Bhagavad Gītā Chapter 15, Verse 9: Krishna to Arjuna — Puruṣottama-Yoga
Presiding over hearing, sight, touch, taste, and smell, with mind as the sixth, the embodied self moves through and enjoys the objects of the senses.
Bhāṣyakāra purports
- Śaṅkaraadvaita
The jiva (individual self), stationed within the body, presides over the five sense-organs — shrotra (hearing), chakshu (sight), sparshanana (touch), rasana (taste), and ghrana (smell) — together with manas (mind) as sixth, and through these instruments experiences the sense-objects beginning with sound. Shankara reads 'adhishtaya' (having presided over) as indicating that the jiva does not merely possess but governs the instruments, though that governance is itself superimposed on the non-dual Atman. The entire circuit of sensation is thus a function of avidya (ignorance), dissolved when the substrate-Atman is discriminated from the sheaths.
- Rāmānujaviśiṣṭādvaita
The jiva, taking up the six instruments — the five jnanendriyas (sense-faculties) with manas (mind) as sixth — renders each instrument fit for its own proper object-class and thereby enjoys (upabhunkte) sounds and the remaining vishaya (sense-objects). Ramanuja's 'svashvavishajavrittyanuguna kritva' ('having made each apt to its own object-mode') emphasizes that the fitness of each faculty is itself a gift of Ishvara, the Inner Ruler; enjoyment is therefore not autonomous but constitutively dependent on Bhagavan's sustaining presence.
- Madhvadvaita
The jiva experiences objects even through the avenues of the senses — hearing music as in the shruti cited by Madhva: 'Those who sing on the vina, they sing of Him.' The jiva enjoys only in the mode conditioned by the gunas (qualities of prakrti), and sin does not reach the devatas because the Lord Hari is the true enjoyer at the ground of all experience. Madhva's polemical point is that autonomous jiva-enjoyment is a category error: the jiva is always a dependent, and its sense-experience is worship only when that dependence is acknowledged.
- Vallabhaśuddhādvaita
Vallabha reads the senses as instruments the jiva takes up — constituted by prakritic ahankara (cosmic self-sense) — and renders each fit for its object before enjoying the vishaya (sense-objects) including sound. The key Vallabha accent is that these very senses were 'taken and carried away' (grihitva gachchhati) from their divine origin, and the entire sensory circuit is therefore a fragment of Krishna's own svashakti (self-power); purification means recognizing each sensation as prasada (grace-gift) rather than personal acquisition.
- Śrīdharabhakti
Shridhara reads the verse as simply mapping the jiva's instrument-set: the five bahyendriyas (external sense-organs) — shrotra, chakshu, sparshana, rasana, ghrana — plus the antahkarana (inner organ) manas, constitute the six means by which the jiva takes up and experiences the vishaya (sense-objects) beginning with sound. The bhakti inflection lies in the word 'upabhunkte' — the jiva's enjoyment is a conditioned borrowing, and the devotee redirects every sensation toward the Lord as its real destination.

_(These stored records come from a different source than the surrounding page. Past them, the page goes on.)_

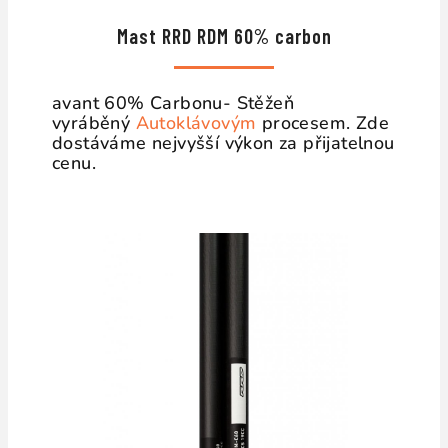
Mast RRD RDM 60% carbon
avant 60% Carbonu- Stěžeň
vyráběný
Autoklávovým
procesem. Zde
dostáváme nejvyšší výkon za přijatelnou
cenu.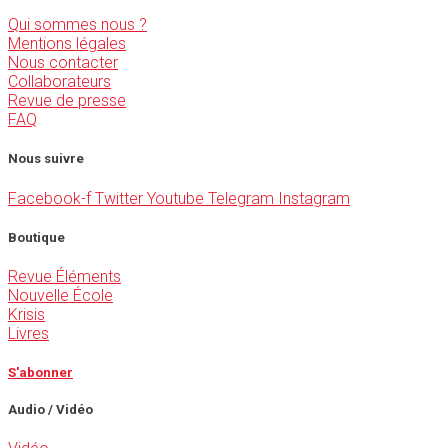
Qui sommes nous ?
Mentions légales
Nous contacter
Collaborateurs
Revue de presse
FAQ
Nous suivre
Facebook-f
Twitter
Youtube
Telegram
Instagram
Boutique
Revue Éléments
Nouvelle École
Krisis
Livres
S'abonner
Audio / Vidéo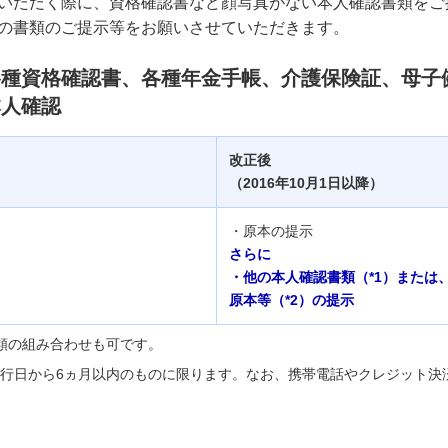
いただく際に、資格確認書など顔写真がない本人確認書類をご
の書類のご提示等をお願いさせていただきます。
種資格確認書、各種年金手帳、介護保険証、母子
本人確認
改正後
（2016年10月1日以降）
・原本の提示
さらに
・他の本人確認書類（*1）または
原本等（*2）の提示
類の組み合わせも可です。
行日から6ヵ月以内のものに限ります。なお、携帯電話やクレジット決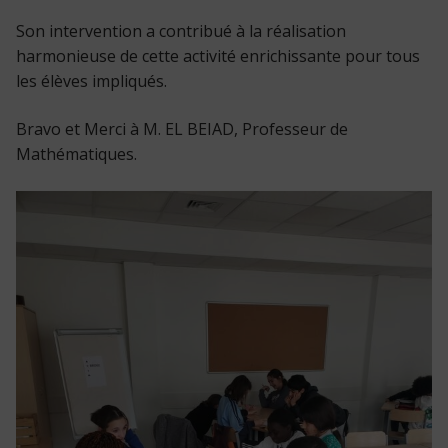
Son intervention a contribué à la réalisation
harmonieuse de cette activité enrichissante pour tous
les élèves impliqués.
Bravo et Merci à M. EL BEIAD, Professeur de
Mathématiques.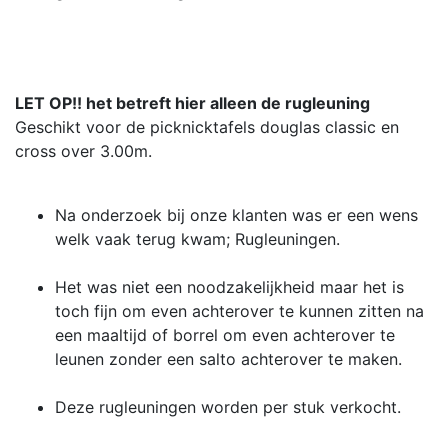
LET OP!! het betreft hier alleen de rugleuning
Geschikt voor de picknicktafels douglas classic en
cross over 3.00m.
Na onderzoek bij onze klanten was er een wens
welk vaak terug kwam; Rugleuningen.
Het was niet een noodzakelijkheid maar het is
toch fijn om even achterover te kunnen zitten na
een maaltijd of borrel om even achterover te
leunen zonder een salto achterover te maken.
Deze rugleuningen worden per stuk verkocht.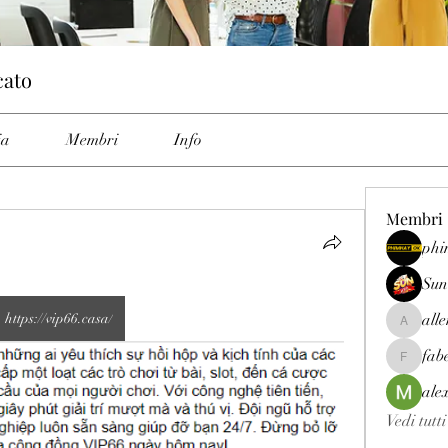
cato
ia
Membri
Info
Membri
phi
Sun
https://vip66.casa/
all
allenrey
fab
fabetfree
ale
Vedi tutt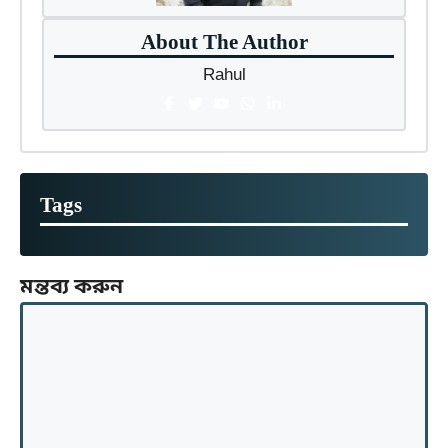
About The Author
Rahul
Tags
মন্তব্য করুন
মন্তব্য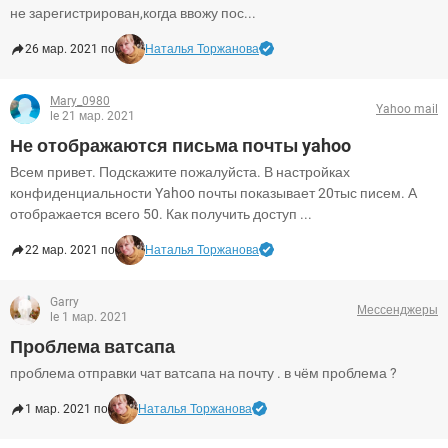
не зарегистрирован,когда ввожу пос...
26 мар. 2021 по
Наталья Торжанова
Mary_0980
Yahoo mail
le 21 мар. 2021
Не отображаются письма почты yahoo
Всем привет. Подскажите пожалуйста. В настройках
конфиденциальности Yahoo почты показывает 20тыс писем. А
отображается всего 50. Как получить доступ ...
22 мар. 2021 по
Наталья Торжанова
Garry
Мессенджеры
le 1 мар. 2021
Проблема ватсапа
проблема отправки чат ватсапа на почту . в чём проблема ?
1 мар. 2021 по
Наталья Торжанова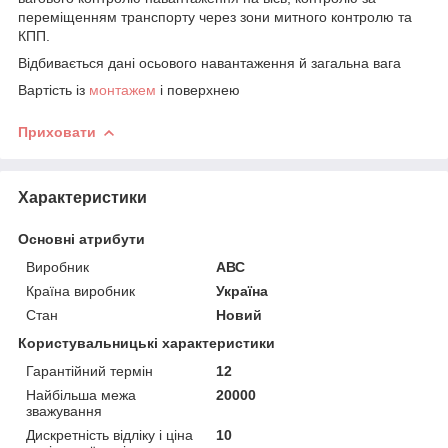
переміщенням транспорту через зони митного контролю та
КПП.
Відбивається дані осьового навантаження й загальна вага
Вартість із
монтажем
і поверхнею
Приховати
Характеристики
Основні атрибути
Виробник
АВС
Країна виробник
Україна
Стан
Новий
Користувальницькі характеристики
Гарантійний термін
12
Найбільша межа
20000
зважування
Дискретність відліку і ціна
10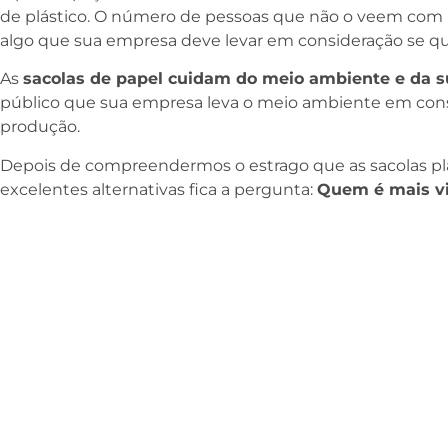
de plástico. O número de pessoas que não o veem com b
algo que sua empresa deve levar em consideração se qu
As
sacolas de papel cuidam do meio ambiente e da 
público que sua empresa leva o meio ambiente em con
produção.
Depois de compreendermos o estrago que as sacolas pl
excelentes alternativas fica a pergunta:
Quem é mais vil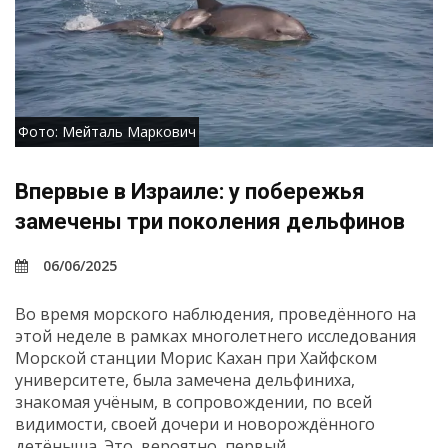
Фото: Мейталь Маркович
Впервые в Израиле: у побережья
замечены три поколения дельфинов
06/06/2025
Во время морского наблюдения, проведённого на
этой неделе в рамках многолетнего исследования
Морской станции Морис Кахан при Хайфском
университете, была замечена дельфиниха,
знакомая учёным, в сопровождении, по всей
видимости, своей дочери и новорождённого
детёныша. Это, вероятно, первый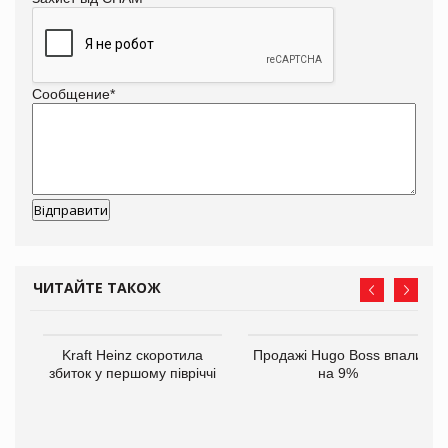
Сообщение
*
ЧИТАЙТЕ ТАКОЖ
Kraft Heinz скоротила
Продажі Hugo Boss впали
збиток у першому півріччі
на 9%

- Madhusūdanaadvaita-bhakti
Madhusudana extends the list explicitly: shrotra, chakshu, sparshana, rasana, ghrana, and by the particle 'cha' (and) also the karmendriyas (action-organs) and prana (vital force), with manas as sixth, are all presided over — 'adhishthaya' meaning 'having made these its seat' — and the jiva enjoys the vishaya beginning with sound. The synthesis: Advaita sees this sensory web as avidya-rooted superimposition, while bhakti sees it as the very arena in which the jiva may offer every act of perception back to Krishna, converting samsara-bhoga (worldly enjoyment) into bhakti-yoga.